🕓 2 min ✏️ Published on
Bookcover - Engines of Creation

Engines of Creation

by Eric Drexler

Rating: 8/10

Summary

This book heralds the arriving of nanotechnology in the future and tries to show the endless possibilities that could exist, once we have mastered atomic manufacturing. It proposes to build structures out of carbon, so that they have extremely strong bonds, like diamond or graphene, yet are electrically conductive and useful. The idea of being able to control materials at an atomic level, and at scale, gives rise to things that seem like magic to us now, yet aren't as far away as we think they are.

Once that future is here, the only constraint will be design of awesome things, since everything can be manufactured essentially for free, once the first nanotech, self reproducing printer is build. Feed in a pattern and the material and get out the thing you wanted, for the cost of only the raw materials. Considering how little these materials cost (carbon is super abundant) everything becomes available almost for free.

In the Diamond Age, Neal Stephenson paints a beautiful and alive picture of what such a world would look like.

Main Ideas

Nanotechnology is quite awesome. And once it replaces current methods of manufacturing the world will be a completely different place. The possibilities that new nanomaterials offer, seem like wizardry and magic to us nowadays. And yet, these possibilities seem to be nearer in the future than we might think.

Still there needs to be a concerted effort towards that future and Eric Drexler is advertising for that effort. Devising ideas and methods of how we could go from where we are, right now, to a future where Nanotechnology is a thing that has widespread use.
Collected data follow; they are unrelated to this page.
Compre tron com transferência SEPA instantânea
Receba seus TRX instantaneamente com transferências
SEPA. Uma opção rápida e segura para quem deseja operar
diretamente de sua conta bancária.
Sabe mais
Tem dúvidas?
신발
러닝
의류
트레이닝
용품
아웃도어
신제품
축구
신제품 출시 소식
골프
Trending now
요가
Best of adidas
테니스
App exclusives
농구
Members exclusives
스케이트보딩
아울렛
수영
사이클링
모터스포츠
Thinking about miniature machines, smaller than our cells, but made of diamond like materials, hard, predictable, rigid and efficient, is what this book is all about.
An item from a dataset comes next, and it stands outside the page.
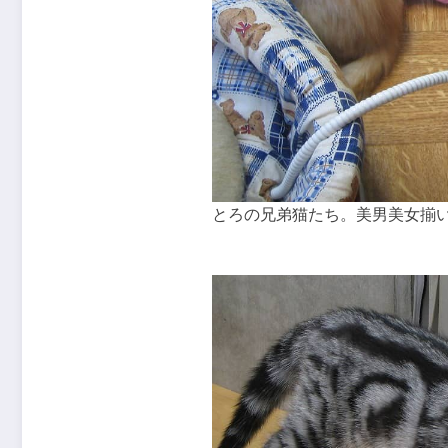
とろの兄弟猫たち。美男美女揃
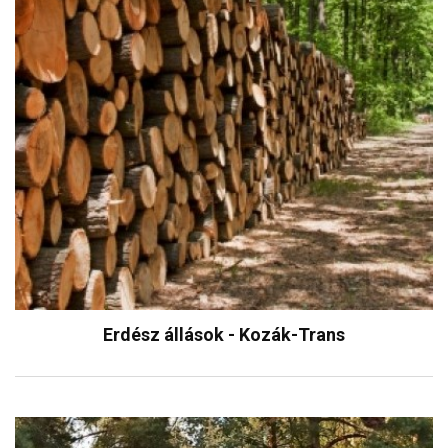
Erdész állások - Kozák-Trans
The engineering possibilities that such machines give us are endless. Drexler gives a few examples of things that would be possible, given that this vision of the future comes true:

  • Rocket engines that can expand and move, to regulate the pressure in the combustion chamber in real time, yet are harder than steel, but also flexible.
  • Hemoglobin like molecules in the human blood stream that could carry 10-folds the amount of oxygen then what our hemoglobin can carry, and therefore improving our breathhold times by an order of magnitude.
  • Instant repair of any kind of tissue damage, be that cancer, or even something like a severed limb.
  • Machines that can print any kind of shape that we want, and other machines that can "digest" any kind of material that we want and repurpose it for something else.

The final and grand vision is that of a fog of nanorobots, that change reality around us in real time to make any experience possible in a special "chamber" filled with that stuff. Basically a room that can be whatever you want it to be. Tools that can shapeshift and change their shapes. Materials that can re-assemble into anything that you want them to be.
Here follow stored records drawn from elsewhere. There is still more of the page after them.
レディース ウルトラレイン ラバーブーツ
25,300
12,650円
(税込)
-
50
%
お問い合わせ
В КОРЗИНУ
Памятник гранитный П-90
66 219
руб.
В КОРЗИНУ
More ideas are extreme supercomputers, moving bits and bytes around in novel ways, approaching the limits of true computronium. All of these things are also discussed and imagined in another book I quite like: The Singularity is Near by Ray Kurzweil.

I personally find the idea of nanotechnology like this absolutely fascinating, yet I think that it might be further away than true general AI. At least it seems that way now. Once true general AI is there, nanotechnology will very likely come for free as a byproduct of its intelligence.